It's very typical for your blood pressure to go up when you go to the doctor's office. Haven't you ever heard the term "white coat syndrome?" Just the act of being in a doctor's office makes my pressure go up. Doctors take this into account when your blood pressure is taken in the office. Sometimes he/she will ask for your pressure to be taken a second time later, when you're more relaxed. I wouldn't worry about it.
If your BP is going really high, your doctor would address that. Exactly how high is it going? I have had to have mine taken twice, and they do this to make sure that you DON'T have high BP. If you could give us numbers that would help, but if not then I would see a different doctor.

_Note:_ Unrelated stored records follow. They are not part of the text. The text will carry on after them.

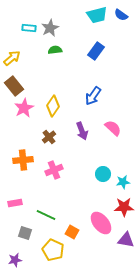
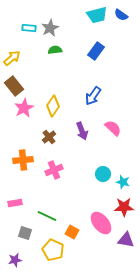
cyan star: rotated 24 degrees clockwise
green line: moved 1 px right, 1 px down
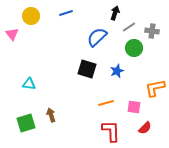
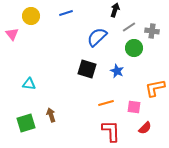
black arrow: moved 3 px up
blue star: rotated 24 degrees counterclockwise
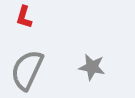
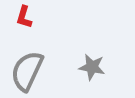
gray semicircle: moved 1 px down
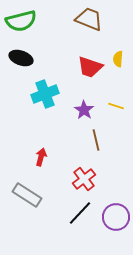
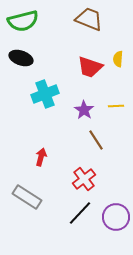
green semicircle: moved 2 px right
yellow line: rotated 21 degrees counterclockwise
brown line: rotated 20 degrees counterclockwise
gray rectangle: moved 2 px down
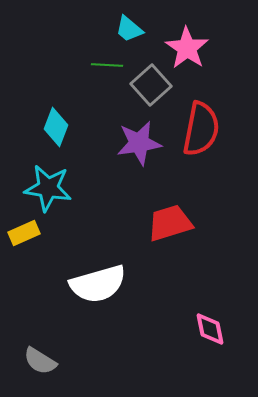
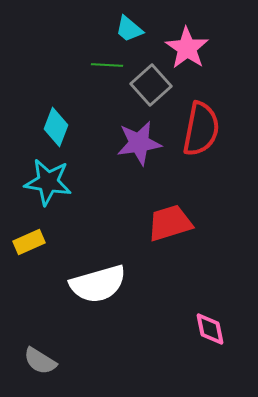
cyan star: moved 6 px up
yellow rectangle: moved 5 px right, 9 px down
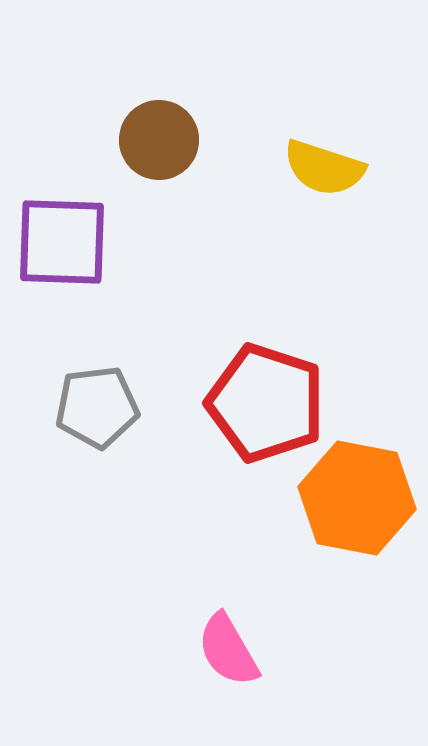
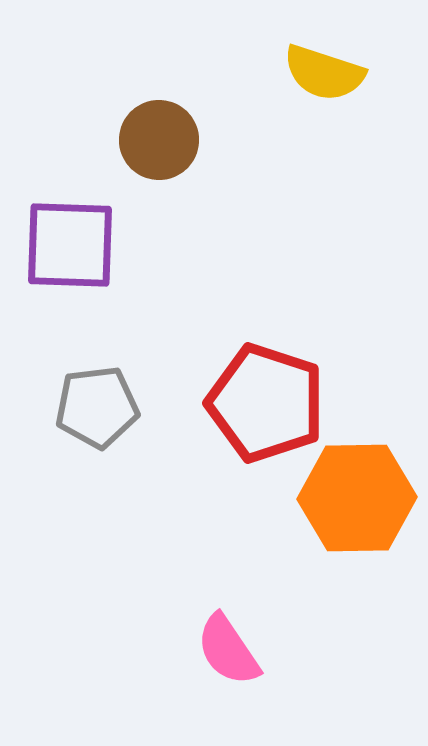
yellow semicircle: moved 95 px up
purple square: moved 8 px right, 3 px down
orange hexagon: rotated 12 degrees counterclockwise
pink semicircle: rotated 4 degrees counterclockwise
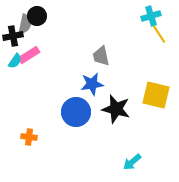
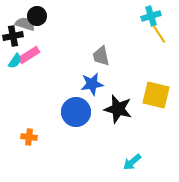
gray semicircle: rotated 84 degrees counterclockwise
black star: moved 2 px right
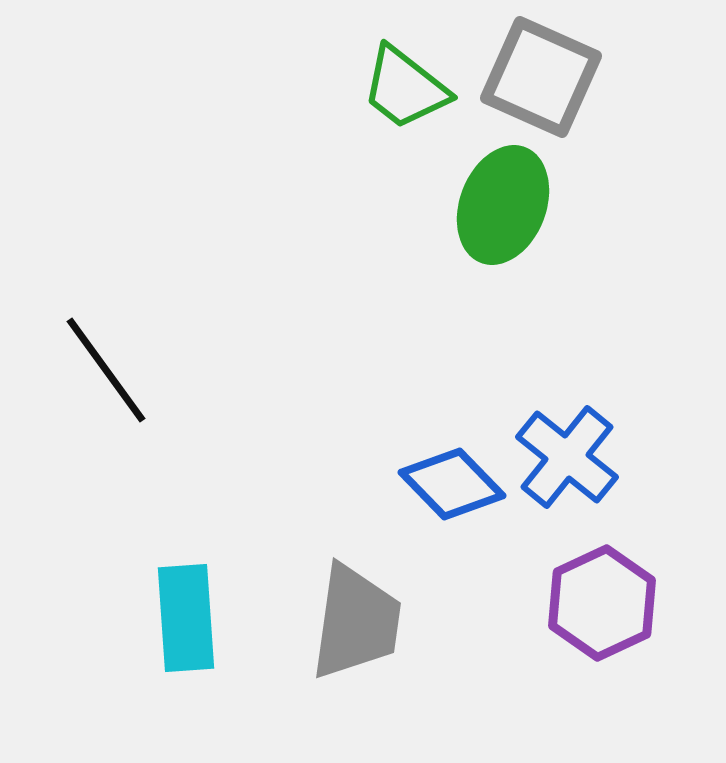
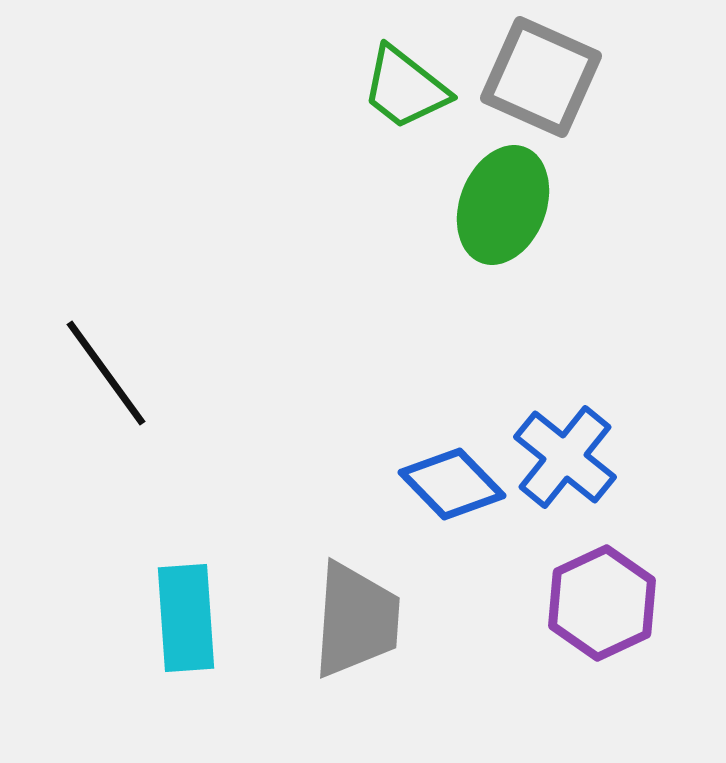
black line: moved 3 px down
blue cross: moved 2 px left
gray trapezoid: moved 2 px up; rotated 4 degrees counterclockwise
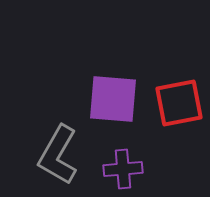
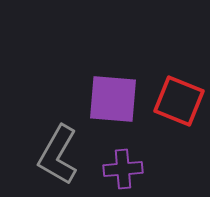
red square: moved 2 px up; rotated 33 degrees clockwise
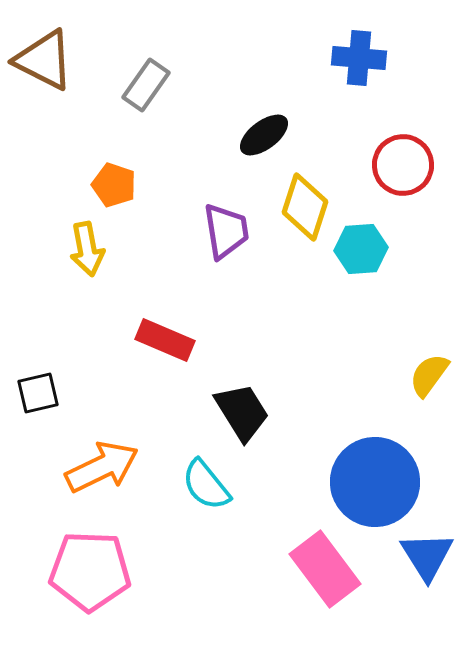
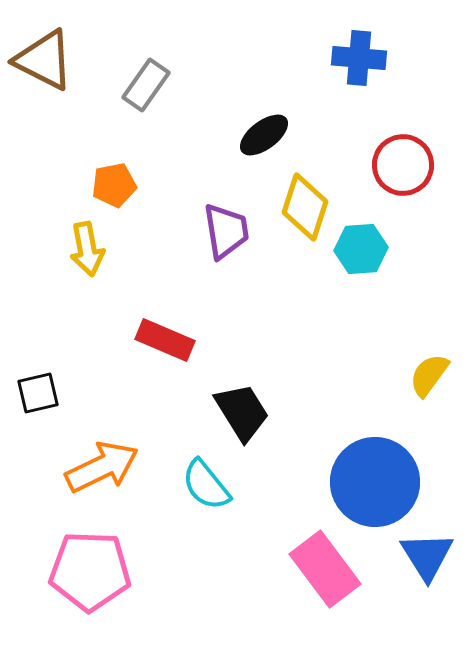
orange pentagon: rotated 30 degrees counterclockwise
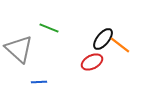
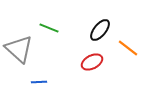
black ellipse: moved 3 px left, 9 px up
orange line: moved 8 px right, 3 px down
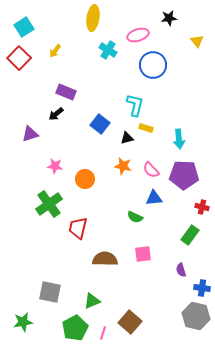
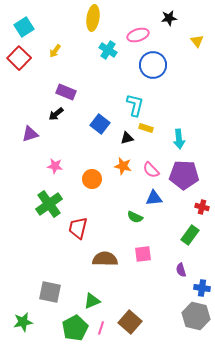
orange circle: moved 7 px right
pink line: moved 2 px left, 5 px up
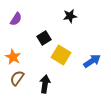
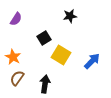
blue arrow: rotated 12 degrees counterclockwise
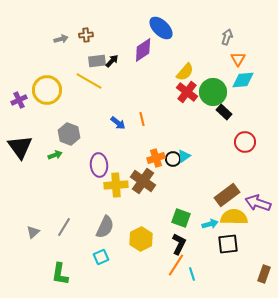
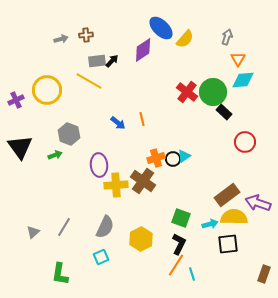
yellow semicircle at (185, 72): moved 33 px up
purple cross at (19, 100): moved 3 px left
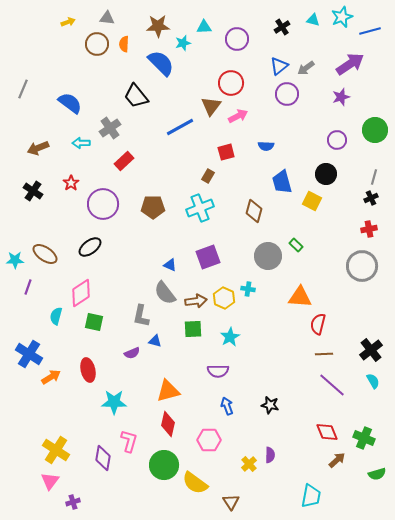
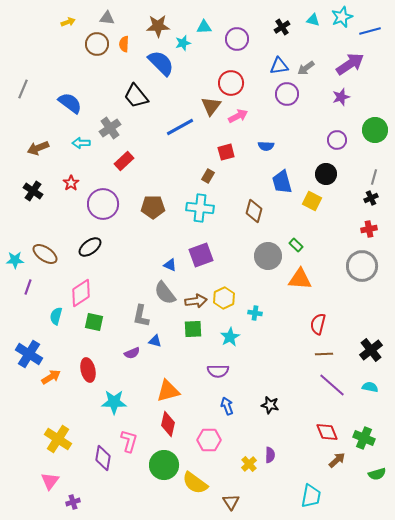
blue triangle at (279, 66): rotated 30 degrees clockwise
cyan cross at (200, 208): rotated 28 degrees clockwise
purple square at (208, 257): moved 7 px left, 2 px up
cyan cross at (248, 289): moved 7 px right, 24 px down
orange triangle at (300, 297): moved 18 px up
yellow hexagon at (224, 298): rotated 10 degrees clockwise
cyan semicircle at (373, 381): moved 3 px left, 6 px down; rotated 49 degrees counterclockwise
yellow cross at (56, 450): moved 2 px right, 11 px up
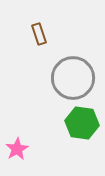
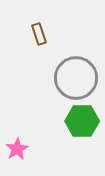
gray circle: moved 3 px right
green hexagon: moved 2 px up; rotated 8 degrees counterclockwise
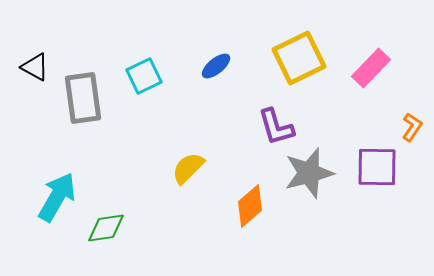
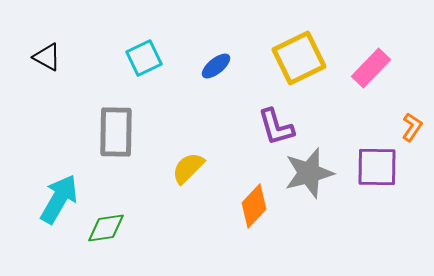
black triangle: moved 12 px right, 10 px up
cyan square: moved 18 px up
gray rectangle: moved 33 px right, 34 px down; rotated 9 degrees clockwise
cyan arrow: moved 2 px right, 2 px down
orange diamond: moved 4 px right; rotated 6 degrees counterclockwise
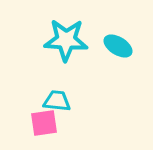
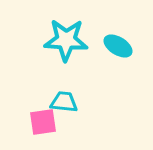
cyan trapezoid: moved 7 px right, 1 px down
pink square: moved 1 px left, 1 px up
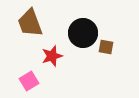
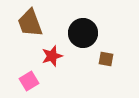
brown square: moved 12 px down
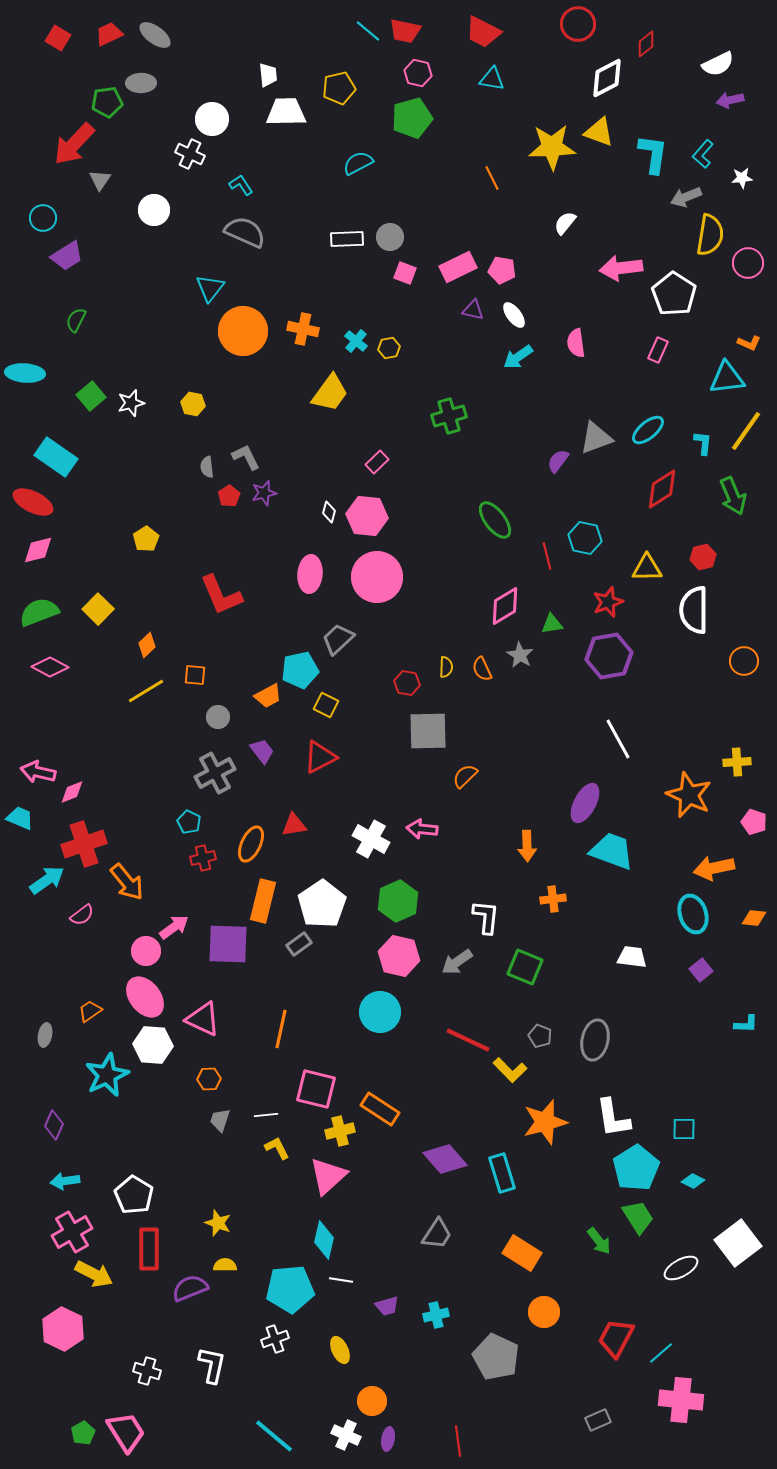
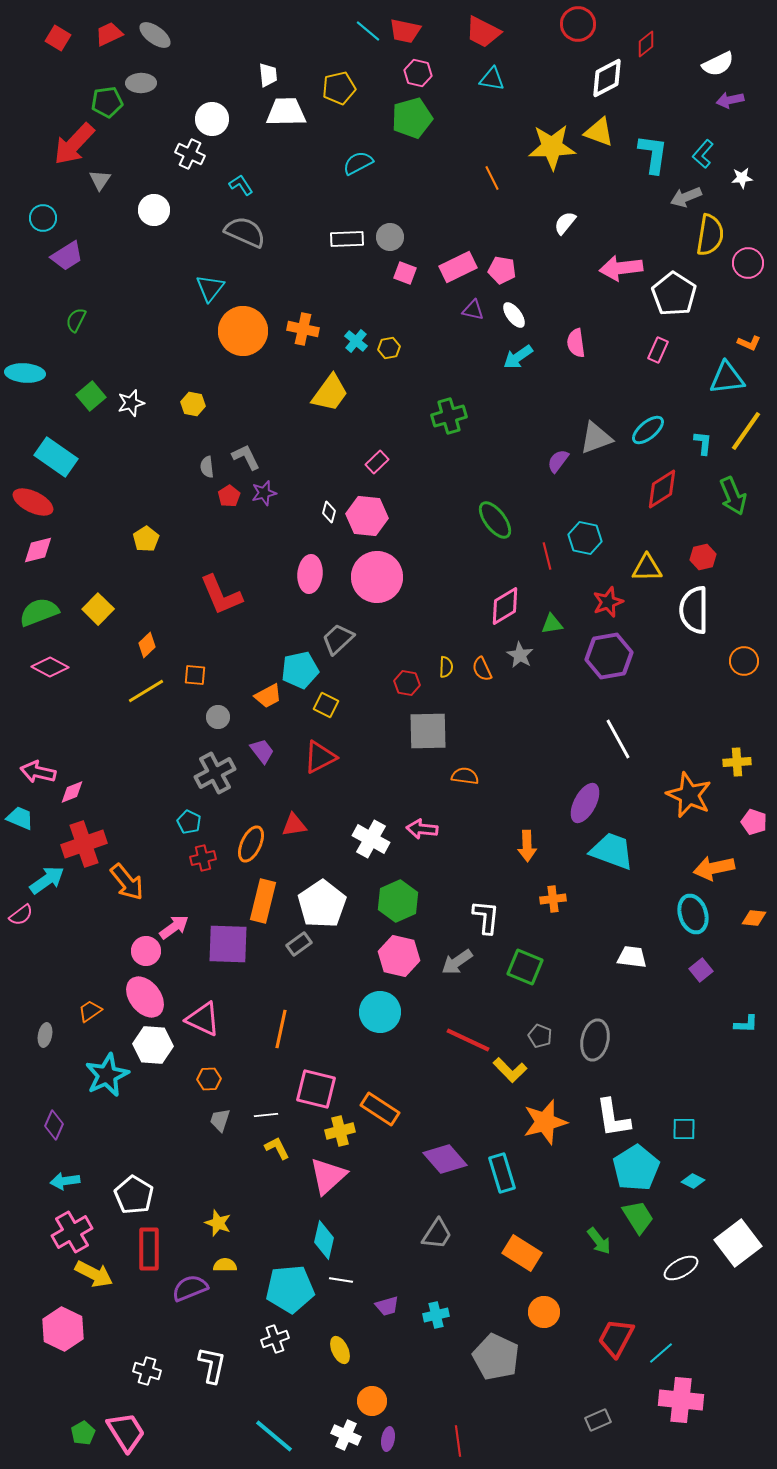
orange semicircle at (465, 776): rotated 52 degrees clockwise
pink semicircle at (82, 915): moved 61 px left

it has gone to like 180/100 ; and as soon as i am out of there it goes back to normal; i have a panic attack almost' i think he is going to tell me something bad then i will think the worse; wish i could do something to make sure it will not go up before i go in there.some thing i can eat or take till i am out of there.
I actually have the same problem at the doctor's office. Quite often, they will take it at the conclusion of my appointment when I am lessed stressed. Even if I feel calm, it is definitely elevated. They actually had me check it at home for a few weeks and everything was normal. "White Coat Syndrome" can and does affect many people.
That is high, and even for a short period of time not healthy. Are you in therapy for your anxiety? If not you should try it, so that you can learn how to better deal with it, and also learn coping, and relaxtion skills to help you be able to go to the doctors without having a panic attack. If you're not getting help for you anxiety, please do, there is a lot of help for this. Take care...
As has been pointed out to you, many of us suffer from the "white coat syndrome" when we go to the doctors, and one of the most common manifestaions of this will be an elevated blood pressure. Sometimes, depending on the degree of our fear, it will get very high. As was also pointed out to you, doctors are well aware of this and take it into consideration and will almost always retake your pressure at the end of the exam, and while your pressure will almost always be lower during this second check, it will almost always still be higher than normal. But again, this is something doctors are well aware of and if your BP has dropped, they are usually satisfied that it was anxiety related. If they ARE concerned, they will not let you leave.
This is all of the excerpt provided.